Chi sarà disposto a spendere cifre simili in un momento così difficile? Barnett, che già possiede 500 edifici a New York, darà il via alla costruzione entro tre settiman perchè, come ha rivelato al New York Times, è convinto che quando gli appartamenti saranno consegnati nel 2013, l’America sarà in piena ripresa.

La torre, progettata dall’architetto francese Christian de Portzamparc, sorgerà sulla 57esima strada all’altezza della Settima Avenue, e sarà altra 302 metri, più della Trump World Tower che oggi detiene il record dell’edifico residenziale più alto della città.
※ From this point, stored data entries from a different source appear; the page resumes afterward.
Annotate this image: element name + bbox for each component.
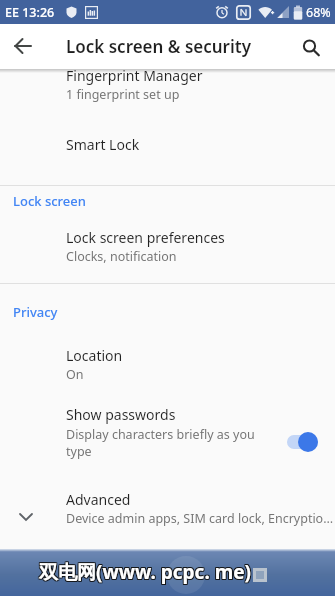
button[interactable]	[298, 35, 322, 59]
staticText: Clocks, notification	[66, 248, 177, 265]
staticText: Advanced	[66, 490, 131, 509]
staticText: Show passwords	[66, 405, 176, 424]
staticText: Location	[66, 346, 123, 365]
staticText: 双电网(www. pcpc. me)	[39, 558, 251, 584]
staticText: Display characters briefly as you type	[66, 426, 276, 459]
staticText: Lock screen	[13, 192, 86, 210]
staticText: 双电网(www. pcpc. me)	[38, 558, 250, 584]
button[interactable]: Smart Lock	[0, 119, 335, 167]
staticText: Smart Lock	[66, 135, 140, 154]
button[interactable]	[11, 34, 35, 58]
staticText: 68%	[306, 4, 331, 21]
staticText: Device admin apps, SIM card lock, Encryp…	[66, 510, 335, 527]
button[interactable]: Advanced	[0, 485, 335, 537]
staticText: 双电网(www. pcpc. me)	[39, 559, 251, 585]
staticText: 双电网(www. pcpc. me)	[40, 558, 252, 584]
staticText: Privacy	[13, 303, 58, 321]
staticText: Lock screen & security	[66, 35, 251, 58]
staticText: EE 13:26	[5, 4, 55, 21]
staticText: 双电网(www. pcpc. me)	[38, 559, 250, 585]
staticText: 1 fingerprint set up	[66, 86, 180, 103]
button[interactable]: Location	[0, 341, 335, 389]
staticText: On	[66, 366, 84, 383]
staticText: 双电网(www. pcpc. me)	[38, 560, 250, 586]
button[interactable]: Show passwords	[0, 401, 335, 465]
staticText: 双电网(www. pcpc. me)	[40, 560, 252, 586]
button[interactable]: Fingerprint Manager	[0, 61, 335, 111]
staticText: Fingerprint Manager	[66, 66, 203, 85]
staticText: 双电网(www. pcpc. me)	[39, 560, 251, 586]
staticText: Lock screen preferences	[66, 228, 225, 247]
button[interactable]: Lock screen preferences	[0, 222, 335, 274]
staticText: 双电网(www. pcpc. me)	[40, 559, 252, 585]
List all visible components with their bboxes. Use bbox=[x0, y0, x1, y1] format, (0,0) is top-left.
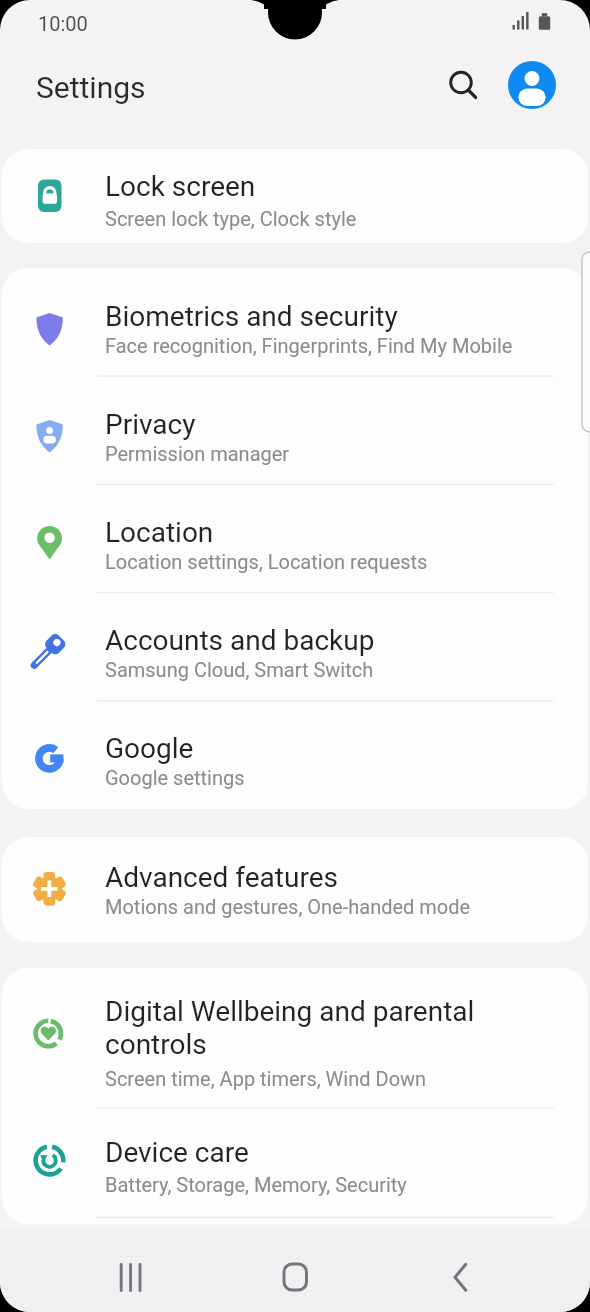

I primi venti piani saranno occupati da un hotel, mentre sopra, 136 appartamenti attendono altrettanti inquilini che godranno della vista mozzafiato su Central Park.

E se  una seconda recessione, come temono gli economisti meno fiduciosi, arriverà mettendo un freno alla ripresa in atto, Barnett andrà avanti comunque: «Solo una catastrofe può fermarmi: la gente continua a voler venire a vivere in questa città». E intanto,l’immobiliarista progetta altre costruzioni, a partire da un mega-albergo (54 piani per 500 stanze) sulla 45esima strada, in zona Broadway.